Anschließend folgt ein Kapitel, das auf Unbeliebtes eingeht: Prozesse. Werden Arbeitsabläufe starr und streng immer wieder wiederholt, kehrt bald Langeweile und Frustration ein. Auf den folgenden Seiten erklärt der Autor, wie man diese Prozesse optimieren kann und mit Hilfe von Social Media möglichst viele Mitarbeiter einbinden kann. Dabei geht Peter Schütt auf viele bereits vorhandene Studien und Lösungsansätze ein. Einer davon ist die Idee von Ikujiro Nonaka und Hirotaka Takeuchi. „Man drehe das Modell quasi um 90 Grad und bilde entlang des gesamten, bisherigen Wasserfalls funktionsübergreifende Teams, die die nächste Phase im Entwicklungsprozess immer zusammen erledigen. Das Team erledigt in selbstorganisierter Weise alles von der Planung bis zum Test, durchgängig ohne Wartezeiten. Dabei wird fast fortlaufend auch bereits getestet, sodass Fehler schon sehr früh auffallen und leicht behoben werden können“, erklärt Peter Schütt auf Seite 74.

Das Beste kommt zum Schluss. Die letzten zwei Kapitel beschäftigen sich mit Social Leadership und einer konkreten Einführungsstrategie, was für mich besonders spannend zu lesen war, da es ja zu meinen Lieblingsthemen gehört.

Gleich zu Beginn kommt eine Beschreibung des lange Jahre normalen Arbeitsplatzes, die mich zum Schmunzeln brachte. Da ist die Rede von der Versoldatung und Kaiserzeiten, der Chef kommandiert und die Untergebenen machen einfach, hinterfragen unerwünscht.

Dann machen wir einen Ausflug auf den Fußballplatz, der als Vergleich für die veränderte Managergewalt dient. Peter Schütt zeigt hier, dass Web 2.0 nicht bedeutet, dass die Führungskräfte nun nichts mehr zu sagen haben, sondern dass sie statt das Wissen zu managen, nun die Aufgabe haben, die Mitarbeiter zu managen, die das Wissen haben. Sie entscheiden auch weiterhin die generelle Strategie und die Mannschaftsaufstellung, die Ziele und Regeln. Ein Vergleich, den ich als ehemaliger Fussballtrainer der New York Cosmopolitan League auch gerne in meinen Führungsseminaren nutze.

Es bleibt auch bei dem Fußball-Vergleich, und Peter Schütt erklärt, was Manager von Trainern lernen können und geht mit Hilfe von Bayern München und dem 1.FC Kaiserslautern auf ein mögliches Erfolgsrezept ein, das nicht immer einfach zu erkennen ist.
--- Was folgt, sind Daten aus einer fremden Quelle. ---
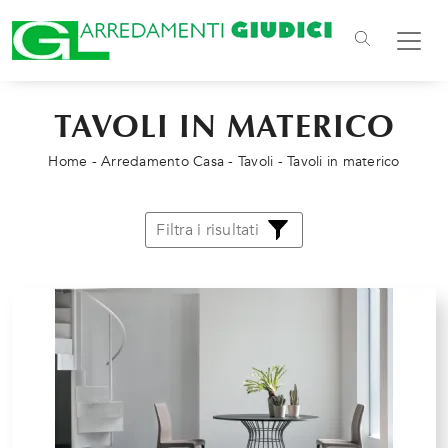
TAVOLI IN MATERICO
Home
-
Arredamento Casa
-
Tavoli
-
Tavoli in materico
Filtra i risultati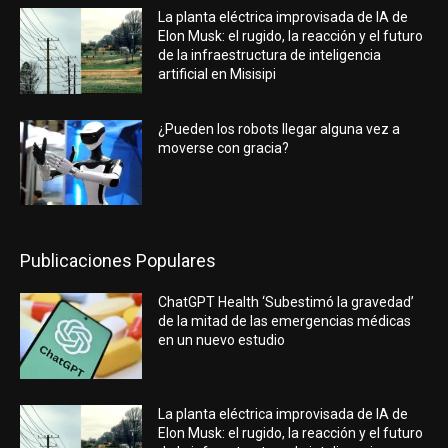
La planta eléctrica improvisada de IA de
Elon Musk: el rugido, la reacción y el futuro
de la infraestructura de inteligencia
artificial en Misisipi
¿Pueden los robots llegar alguna vez a
moverse con gracia?
Publicaciones Populares
ChatGPT Health ‘Subestimó la gravedad’
de la mitad de las emergencias médicas
en un nuevo estudio
La planta eléctrica improvisada de IA de
Elon Musk: el rugido, la reacción y el futuro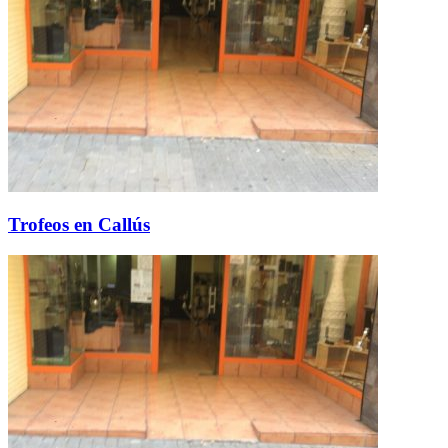
Trofeos en Callús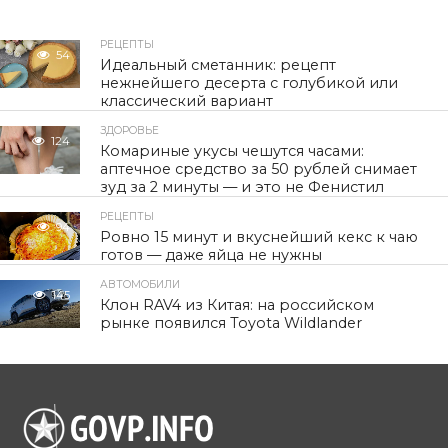
РЕЦЕПТЫ
54
Идеальный сметанник: рецепт
нежнейшего десерта с голубикой или
классический вариант
ЗДОРОВЬЕ
124
Комариные укусы чешутся часами:
аптечное средство за 50 рублей снимает
зуд за 2 минуты — и это не Фенистил
РЕЦЕПТЫ
94
Ровно 15 минут и вкуснейший кекс к чаю
готов — даже яйца не нужны
АВТОМОБИЛИ
145
Клон RAV4 из Китая: на российском
рынке появился Toyota Wildlander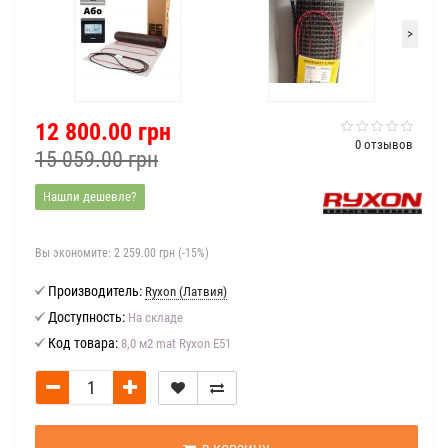
>
12 800.00 грн
0 отзывов
15 059.00 грн
Нашли дешевле?
Вы экономите:
2 259.00 грн (-15%)
Производитель:
Ryxon (Латвия)
Доступность:
На складе
Код товара:
8,0 м2 mat Ryxon E51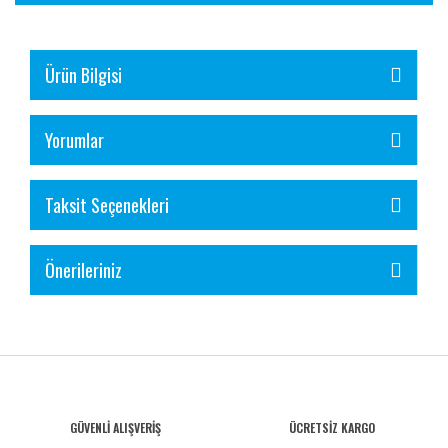
Ürün Bilgisi
Yorumlar
Taksit Seçenekleri
Önerileriniz
GÜVENLİ ALIŞVERİŞ
ÜCRETSİZ KARGO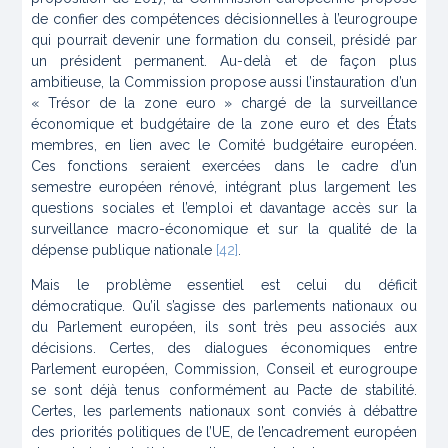
de confier des compétences décisionnelles à l’eurogroupe
qui pourrait devenir une formation du conseil, présidé par
un président permanent. Au-delà et de façon plus
ambitieuse, la Commission propose aussi l’instauration d’un
« Trésor de la zone euro » chargé de la surveillance
économique et budgétaire de la zone euro et des États
membres, en lien avec le Comité budgétaire européen.
Ces fonctions seraient exercées dans le cadre d’un
semestre européen rénové, intégrant plus largement les
questions sociales et l’emploi et davantage accès sur la
surveillance macro-économique et sur la qualité de la
dépense publique nationale
[42]
.
Mais le problème essentiel est celui du déficit
démocratique. Qu’il s’agisse des parlements nationaux ou
du Parlement européen, ils sont très peu associés aux
décisions. Certes, des dialogues économiques entre
Parlement européen, Commission, Conseil et eurogroupe
se sont déjà tenus conformément au Pacte de stabilité.
Certes, les parlements nationaux sont conviés à débattre
des priorités politiques de l’UE, de l’encadrement européen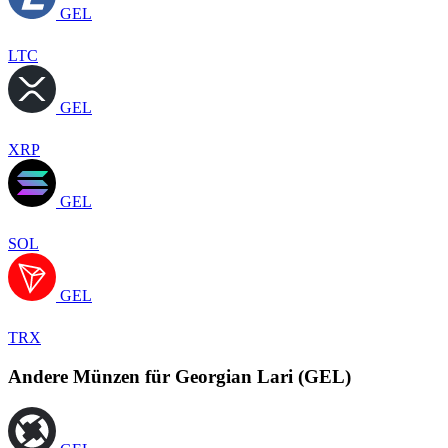
GEL
LTC
GEL
XRP
GEL
SOL
GEL
TRX
Andere Münzen für Georgian Lari (GEL)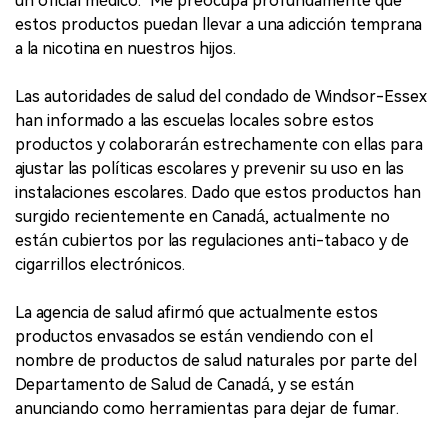
un oficial médico. "Me preocupa profundamente que
estos productos puedan llevar a una adicción temprana
a la nicotina en nuestros hijos.
Las autoridades de salud del condado de Windsor-Essex
han informado a las escuelas locales sobre estos
productos y colaborarán estrechamente con ellas para
ajustar las políticas escolares y prevenir su uso en las
instalaciones escolares. Dado que estos productos han
surgido recientemente en Canadá, actualmente no
están cubiertos por las regulaciones anti-tabaco y de
cigarrillos electrónicos.
La agencia de salud afirmó que actualmente estos
productos envasados se están vendiendo con el
nombre de productos de salud naturales por parte del
Departamento de Salud de Canadá, y se están
anunciando como herramientas para dejar de fumar.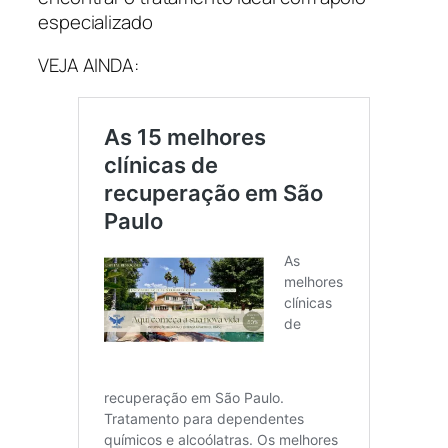
especializado
VEJA AINDA: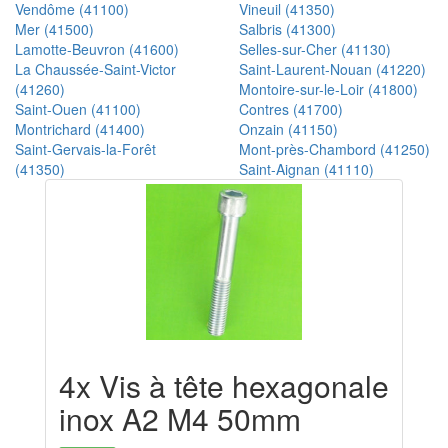
Vendôme (41100)
Vineuil (41350)
Mer (41500)
Salbris (41300)
Lamotte-Beuvron (41600)
Selles-sur-Cher (41130)
La Chaussée-Saint-Victor
Saint-Laurent-Nouan (41220)
(41260)
Montoire-sur-le-Loir (41800)
Saint-Ouen (41100)
Contres (41700)
Montrichard (41400)
Onzain (41150)
Saint-Gervais-la-Forêt
Mont-près-Chambord (41250)
(41350)
Saint-Aignan (41110)
4x Vis à tête hexagonale
inox A2 M4 50mm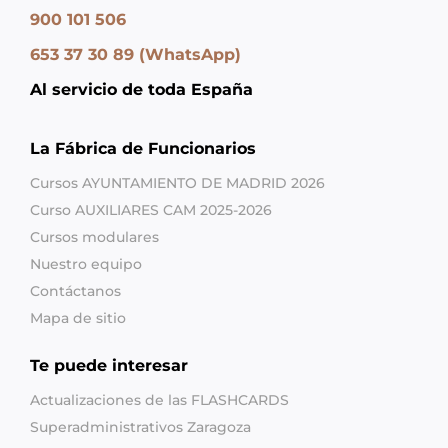
900 101 506
653 37 30 89 (WhatsApp)
Al servicio de toda España
La Fábrica de Funcionarios
Cursos AYUNTAMIENTO DE MADRID 2026
Curso AUXILIARES CAM 2025-2026
Cursos modulares
Nuestro equipo
Contáctanos
Mapa de sitio
Te puede interesar
Actualizaciones de las FLASHCARDS
Superadministrativos Zaragoza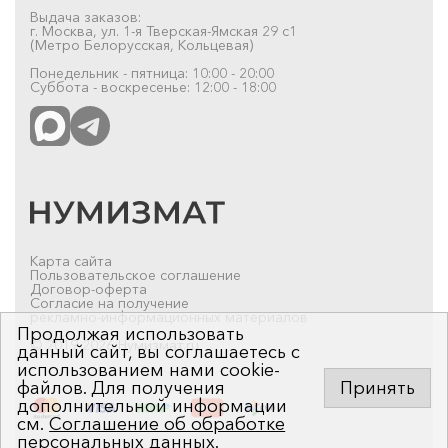
Выдача заказов:
г. Москва, ул. 1-я Тверская-Ямская 29 с1
(Метро Белорусская, Кольцевая)
Понедельник - пятница: 10:00 - 20:00
Суббота - воскресенье: 12:00 - 18:00
Карта сайта
Пользовательское соглашение
Договор-оферта
Согласие на получение
рекламно-информационных материалов
Продолжая использовать
© 2019-2026 Нумизмат.ru
данный сайт, вы соглашаетесь с
использованием нами cookie-
файлов. Для получения
Принять
дополнительной информации
см.
Соглашение об обработке
персональных данных
.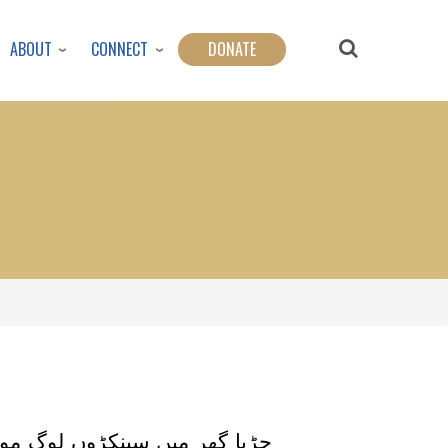
ABOUT
CONNECT
DONATE
چڑیا گھر میں سینکڑوں لوگ موجو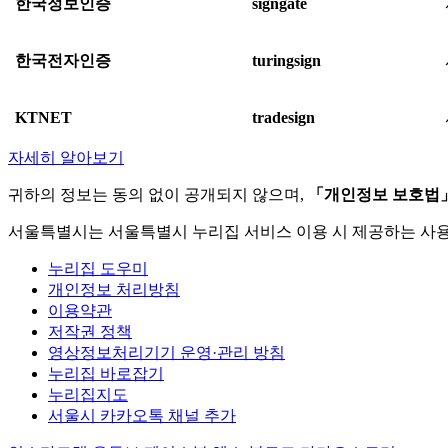
한국정보인증
signgate
한국전자인증
turingsign
KTNET
tradesign
자세히 알아보기
귀하의 정보는 동의 없이 공개되지 않으며,
「개인정보 보호법
서울특별시는 서울특별시 누리집 서비스 이용 시 제공하는 사
누리집 도우미
개인정보 처리방침
이용약관
저작권 정책
영상정보처리기기 운영·관리 방침
누리집 바로잡기
누리집지도
서울시 카카오톡 채널 추가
Zum Schluss gibt Peter Schütt einen klaren Leitfaden, wie man nun konkret zum Social Business wird. Dabei stellt er mehrere Möglichkeiten und Schritte vor, wie das Cynefin Sense Making Modell oder das 3-D KM Modell. Besonders interessant war für mich das Vorgehensmodell, das in drei Phasen umgesetzt wird. In der ersten werden organisatorische Vorarbeiten durgeführt, in der zweiten sind die technischen Vorarbeiten an der Reihe sowie das Schaffen der Governance-Strukturen. In der dritten Phase kommt es zur Inbetriebnahme und zu Schulungen. Das Programmmanagement hat in diesen drei Schritten zahlreiche Aufgaben zu bewältigen: Dazu zählen das Aufsetzen des Sounding Boards, die Organisation des Steuerkreises, die Ist- und Bedarsanalyse sowie Aufsetzen eines Change Management-Programmes. Peter Schütt skizziert hier vor allem die Wichtigkeit, alle mitzunehmen: Vom Mitarbeiter bis hin zum Stakeholder. Vor allem die Stakeholder sollte man zu Beginn der Transformation an einen Tisch bekommen und vom Konzept überzeugen. Sie müssen wissen, wo ihre Kompetenzen sind, was sie denn eigentlich machen sollen und wie sie die Einführung unterstützen können.